§ TASK OBJECTIVE
When the line containing "Запчасти КамАЗ" appears in the data below, begin copying there and stop only after the line containing "ПРОИЗВОДИТЕ".

+++

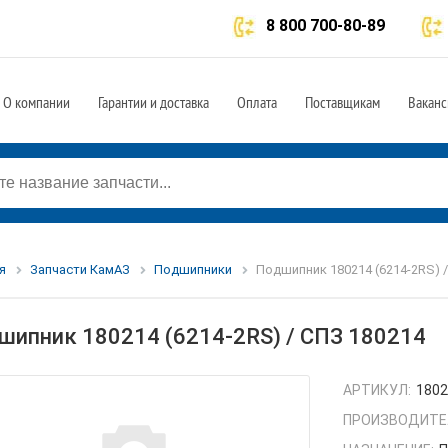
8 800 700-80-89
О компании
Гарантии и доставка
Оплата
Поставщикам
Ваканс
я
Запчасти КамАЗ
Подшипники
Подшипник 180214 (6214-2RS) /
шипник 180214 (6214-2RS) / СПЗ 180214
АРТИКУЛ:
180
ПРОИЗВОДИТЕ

+++

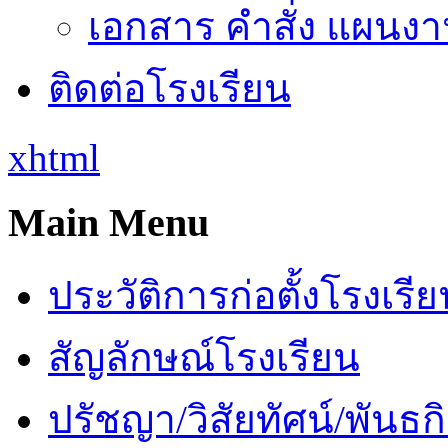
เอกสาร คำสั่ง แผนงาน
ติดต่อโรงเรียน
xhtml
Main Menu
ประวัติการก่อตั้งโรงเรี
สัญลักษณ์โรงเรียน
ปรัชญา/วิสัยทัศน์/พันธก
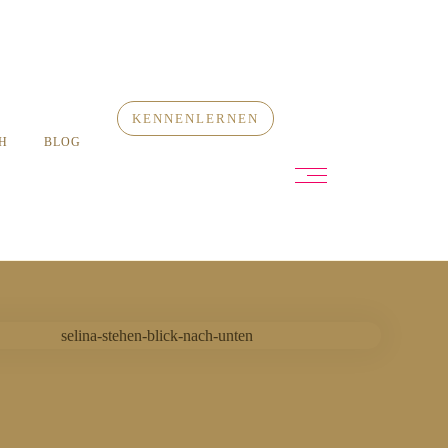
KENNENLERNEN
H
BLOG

+++

§ OUTPUT FOR THIS EXERCISE
Запчасти КамАЗ
Подшипники
Подшипник 180214 (6214-2RS) /
шипник 180214 (6214-2RS) / СПЗ 180214
АРТИКУЛ:
180
ПРОИЗВОДИТЕ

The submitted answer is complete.